To fully grasp the field of health insurance, it helps to start with the most basic of things.
Health Insurance is a form of insurance where the insurer pays the medical bills of the person who is insured. At least, the insurer pays the medical bills if the medical treatment is covered by the insurance policy. There are other factors that may have an impact on the responsibility of the insurer to pay. These include deductibles, co-payments, and in-network care providers. There are some countries that consider Health Insurance as a basic right of all citizens and the government provides it at no cost to everyone. The United States has a system of private health insurance where the responsibility for procuring it is up to the individual.
It is estimated that 85% of all Americans are covered by health insurance. Around 60% of this total receives their insurance through their employers and another 29% receive it from some government agency. There are an estimated 41.2 million people in the United States that are not covered by any form of health insurance. The cost of health insurance plans is the most often cited reason for lack of coverage, although some people feel that the current structure of the plans makes them unnecessary for healthy people.
Health insurance traces its origins back to 1694 when Hugh the Elder Chamberlen first proposed a type of disability insurance in England. Up until the mid 20th century this was the basis for most health insurance policies.
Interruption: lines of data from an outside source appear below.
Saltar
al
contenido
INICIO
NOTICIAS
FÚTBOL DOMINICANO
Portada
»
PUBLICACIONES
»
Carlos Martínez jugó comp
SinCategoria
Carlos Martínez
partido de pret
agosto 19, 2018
They were actually disability insurance policies as the coverage only applied to injuries and medical treatments that could lead to permanent disability. In recent years, the thrust of the policies has been more toward health than disability. Coverage was extended to routine medical treatments, preventive care, emergency room visits, and even prescription drugs.
The full answer to the question \”what is health insurance?\” is a bit complicated as several different formats have evolved. A policy that pays the entire cost of medical treatments, which is what is offered in other countries that provide universal health insurance, is rare in the United States. Most policies have deductibles, which is the amount the insured must pay up front before the insurance kicks in. There are also co-payments where the cost of routine procedures is split between the insurance company and the insured.
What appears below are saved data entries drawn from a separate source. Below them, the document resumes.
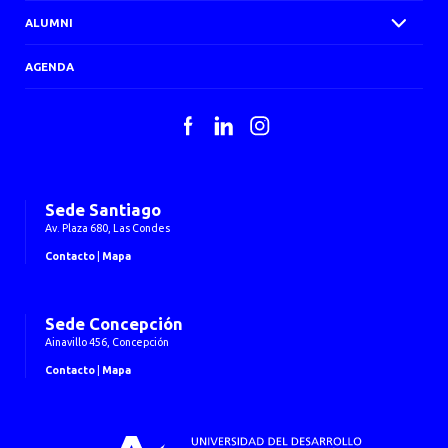
ALUMNI
AGENDA
Facebook
LinkedIn
Instagram
Sede Santiago
Av. Plaza 680, Las Condes
Contacto
|
Mapa
Sede Concepción
Ainavillo 456, Concepción
Contacto
|
Mapa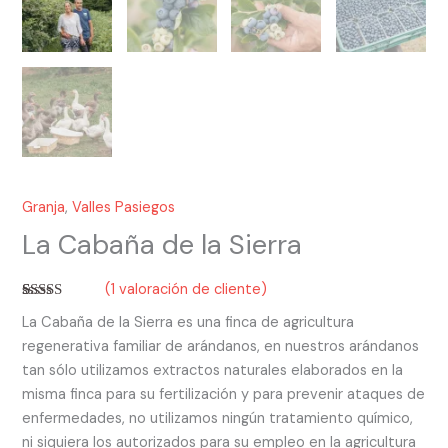
Granja
,
Valles Pasiegos
La Cabaña de la Sierra
(
1
valoración de cliente)
Valorado
1
La Cabaña de la Sierra es una finca de agricultura
con
5.00
de
5 en base a
regenerativa familiar de arándanos, en nuestros arándanos
valoración
de un
tan sólo utilizamos extractos naturales elaborados en la
cliente
misma finca para su fertilización y para prevenir ataques de
enfermedades, no utilizamos ningún tratamiento químico,
ni siquiera los autorizados para su empleo en la agricultura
There are several issues that have forced the cost of health insurance up and led to increased deductibles and co-payments. One is the ever rising cost of medical care. Another has to do with the selection process. Health insurance works on the general principle that a large number of healthy people pay insurance premiums and when one of them becomes ill, the collected money pays his expenses. The problem is that many healthy people are opting out on health insurance, which means the dynamic has changed. Now, a large number of not so healthy people are paying premiums and most of them need the money to pay their expenses. This is one of the reasons that insurance companies have become more willing to pay for routine care and especially preventive medicine.